SSCB dağılınca Rusya’da etnik çatışmalar başladı. Bu çatışma Ermeniler ile Azerbaycan arasında da yaşandı. Ermeniler, 1990’da Karabağ bölgesini işgal etti. Büyük bir katliam yaptı. Çoğu kaçarak Azerbaycan’a sığındı. 10 Aralık 1991’de Azerbaycanlıların boykot ettiği ve yalnız Ermenilerin katıldığı bir referandum yapıldı. Çıkan sonuç sonrası bağımsızlık kararı alındı ve 6 Ocak 1992’de de bağımsızlık resmen ilan edildi. Fakat hiçbir ülke bunu tanımadı. Bunun rövanşını almak için Azerbaycan, 2020’da Karabağ’a saldırdı ama yenildi. Yenilgiden sonra Türkiye, İsrail ve Rusya silahları ile toparlanan Azerbaycan Putin’in yol vermesi ve Türklerinde desteğini alarak 27 Eylül 2023’te Karabağ’ı işgal etti.

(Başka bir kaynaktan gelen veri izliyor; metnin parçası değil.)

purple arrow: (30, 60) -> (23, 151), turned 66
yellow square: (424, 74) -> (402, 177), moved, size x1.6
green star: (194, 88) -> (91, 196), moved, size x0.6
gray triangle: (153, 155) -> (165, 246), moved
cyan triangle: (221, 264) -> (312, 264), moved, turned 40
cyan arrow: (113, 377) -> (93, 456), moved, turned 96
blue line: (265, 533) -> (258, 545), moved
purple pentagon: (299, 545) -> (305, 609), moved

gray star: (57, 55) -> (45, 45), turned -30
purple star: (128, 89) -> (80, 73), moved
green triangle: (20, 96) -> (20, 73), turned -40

Azerbaycan, tarihte Dağlık Karabağ’ı hiçbir zaman kontrol edememiştir. Hem Osmanlı İmparatorluğu hem Türkiye Cunhuriyeti ve hem de Azerbaycan Cumhuriyeti Dağlık Karabağ’ı ele geçirmek için çok çaba sarfetmiştir ama hakimiyet kuramamışlardır. 2020’de Dağlık Karabağ Azerbaycan-Türkiye’nin ortaklaşa saldırısına uğradı. Ancak başarısızlıkla sonuçlandı. Bunun rövanşını 27 Eylül 2023’te saldırısıyla aldı.
Ermenistan-Azerbaycan arasındaki sorunlar grift bir sorun haline gelmiştir. Tarihsel bir geçmişi var. Nasıl çözüleceği kimse akıl erdiremiyor. Çünkü sorun sadece bu iki devletle sınırlı değildir. Birçok ülkeyi ve özelikle bölge ülkelerinide ilgilendiriyor. Bir taraftan Rusya, bir taraftan ABD ve Avrupa konuyla ilgililer. Yanı sıra İran ve Türkiye. Her devletin sorun üstünde hesapları var. Bunlar hesaplarını görürken zarar gören bölge halkları olmaktadır.

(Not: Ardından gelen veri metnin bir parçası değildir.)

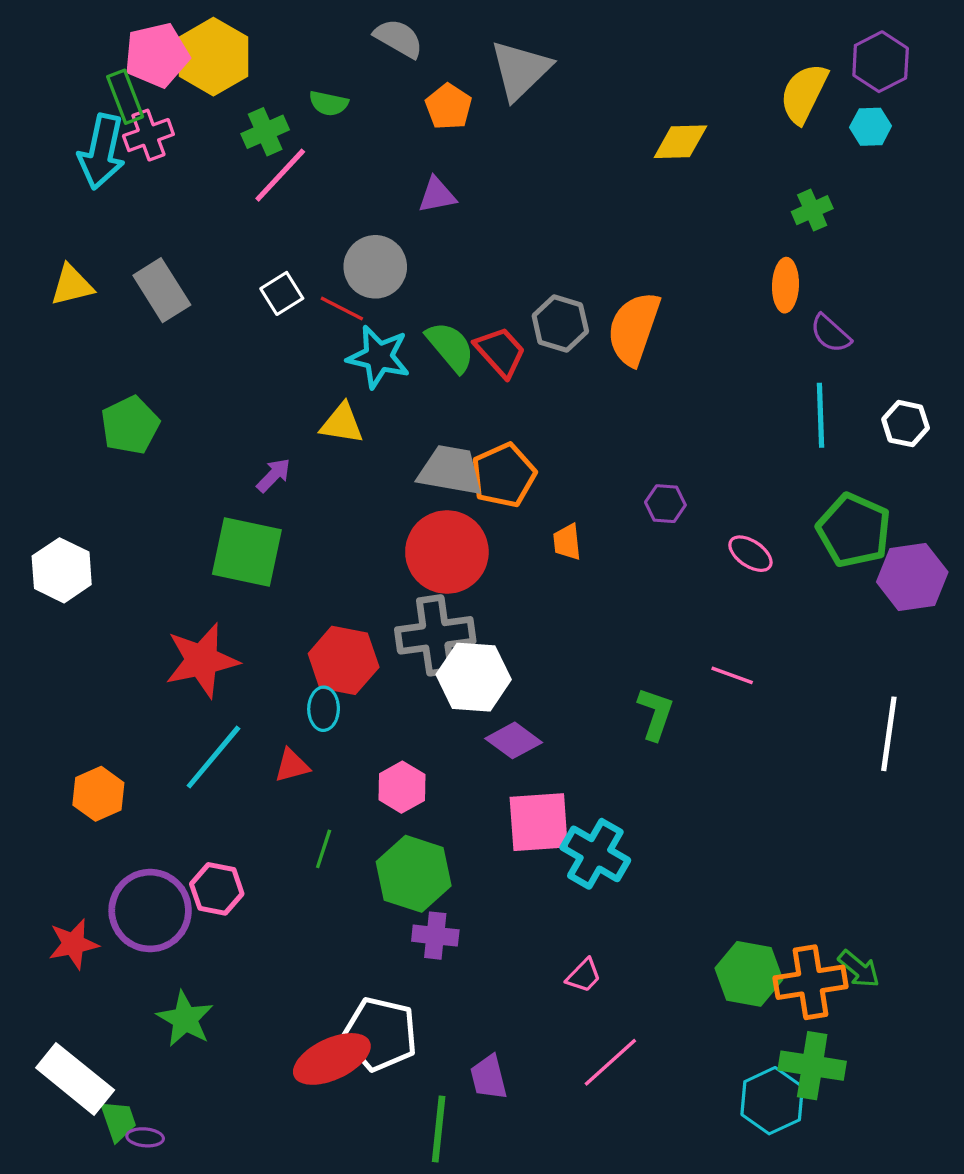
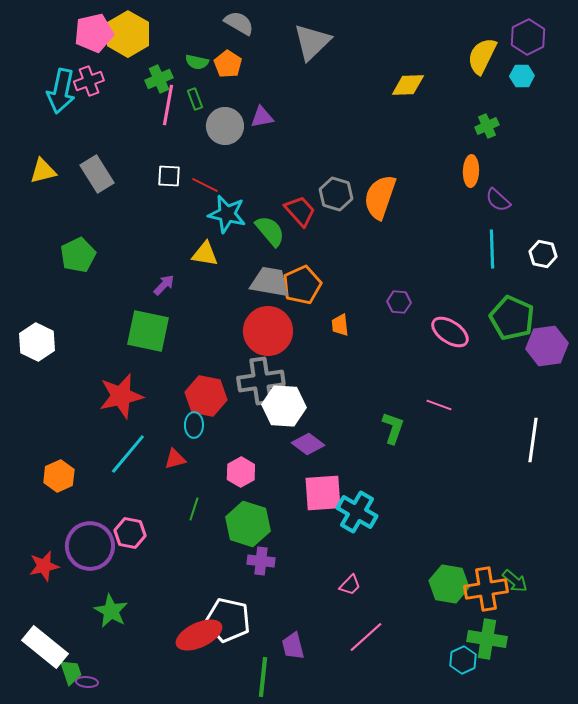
green rectangle: (125, 97) -> (195, 99), moved, size x0.7
orange pentagon: (449, 107) -> (228, 64), moved
pink line: (280, 175) -> (168, 105), turned -33
gray circle: (375, 267) -> (225, 126), moved
white square: (282, 293) -> (169, 176), turned 35
green semicircle: (450, 347) -> (270, 231), moved
pink ellipse: (750, 554) -> (450, 332), size x1.4
cyan hexagon: (772, 1101) -> (463, 660), size x0.7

Dağlık Karabağ sorununa benzer Ermenistan ve Azerbaycan arasında bir başka sorun daha var. O da şudur: Ermenistan devletinin sınırları içinde Azerilerin çoğunlukta olduğu Nahçivan var. Özerk bir bölgedir. Azeriler yönetimdedir. Fakat bu bölgenin Azerbaycan ile kara sınırı yoktur. Kara yolu ile geçiş yasaktır. Ulaşım şimdiye kadar havayolu ile yapılmaktadır. Aynı durum Azerbaycan sınırları içindeki Dağlık Karabağ içinde Ermeniler için sorun teşkil etmekteydi. Ermeniler 1991 yılında burayı işgal etti. Şimdi de Azerbaycan, Zengesor Koriduru’nu açarak karadan Nehçivan’a ulaşmaya çalışmaktadır. İşte bu sorunlar bu iki devlet arasındaki düşmanlığı daha da derinleştirmektedir.

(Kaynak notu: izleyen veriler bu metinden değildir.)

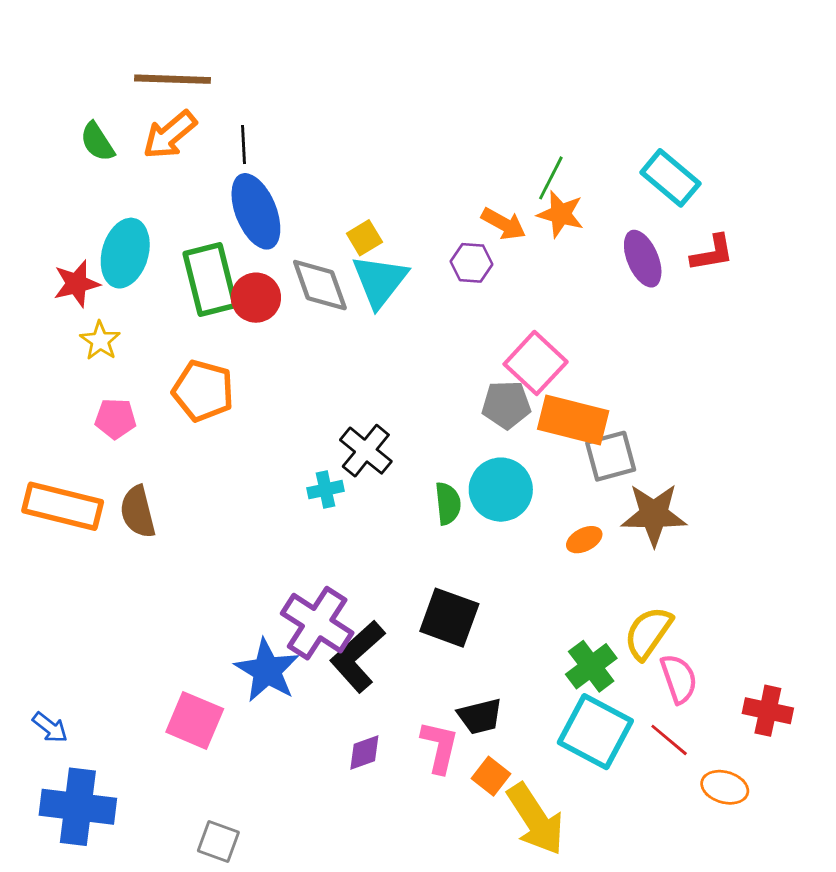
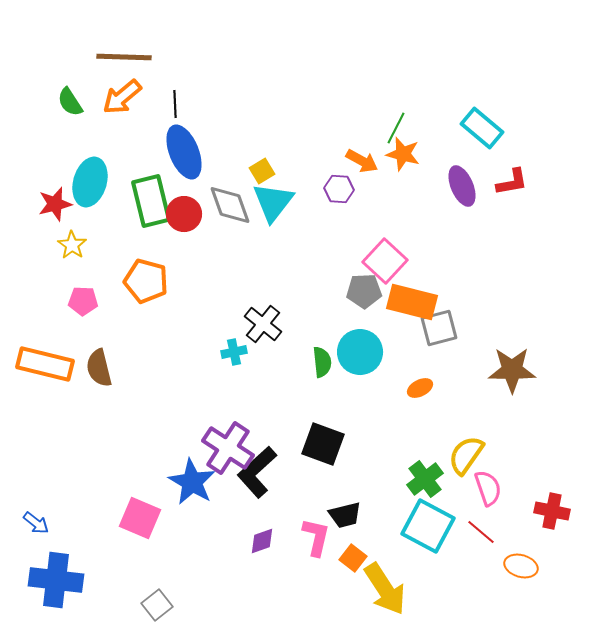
brown star: (654, 515) -> (512, 370), moved
gray square: (218, 842) -> (157, 605), turned 32

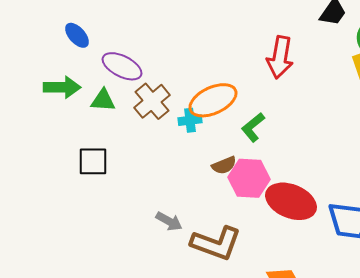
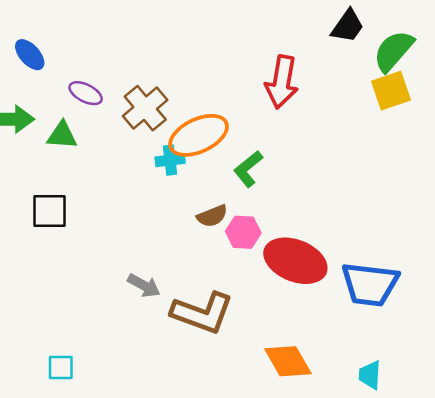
purple ellipse: (122, 66) -> (86, 93), size x0.7
brown cross: (152, 101) -> (145, 108), moved
pink hexagon: (249, 178) -> (243, 232), size x0.7

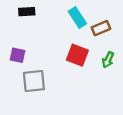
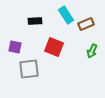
black rectangle: (27, 12) -> (35, 21), moved
red square: (77, 55) -> (54, 47), moved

Çözülmek istenen bu sorunlardır. Her iki devletin bu bölgeler için engelsiz ulaşım sağlanması sorunu çözülmek istenmektedir. Ama nasıl? Aslında daha evvel bu sorunlar çözüldüğü sanıldı ama bu doğru değildi. SSCB’nin yanlış kararları ile zoraki sınırlar çizilmişti. Bu sınırlar BM tarafından kabul görülmüştü. Fakat bunu ne Ermeniler ne de Azerbaycanlılar kabul etmedi. Sorunu kendi lehlerine çevirmek için savaşa baş vurdular. Bu da soykırımla sonuçlanıyor.
Azerbaycan, Dağlık Karabağ bölgesini 27 Eylül 2023 tarihinde yeniden işgal etmeye başladı. Sonucu ne olur bilemeyiz, şimdilik bir muama. 5 Temmuz 1921’de Dağlık Karabağ Azerbaycan’a verilmesiyle bu BM tarafından Azerbaycan’ın bir parçası olarak tanındı. Ancak Azerbaycan’ın topraklarının yaklaşık yüzde 20’sine denk gelen Dağlık Karabağ ve civarındaki bazı bölgeler, 1990’ların başından bu yana Ermenistan tarafından işgal edildi. Bölgede 1991 yılında “Dağlık Karabağ Cumhuriyeti“ ilan edildi. Ancak hiçbir devlet bunu tanımadı. Oysa 1989 nüfus sayımına göre, Dağlık Karabağ’da 145,593 Ermeni (%76,4) ve 42,871 Azeri (%22,6) yaşamaktaydı. Bölgenin Azerbaycan’a bağlı olması tarihi bir haksızlıktı. Bu tarihi haksızlığı yapan Stalin’in başında bulunduğu SSCB’dir.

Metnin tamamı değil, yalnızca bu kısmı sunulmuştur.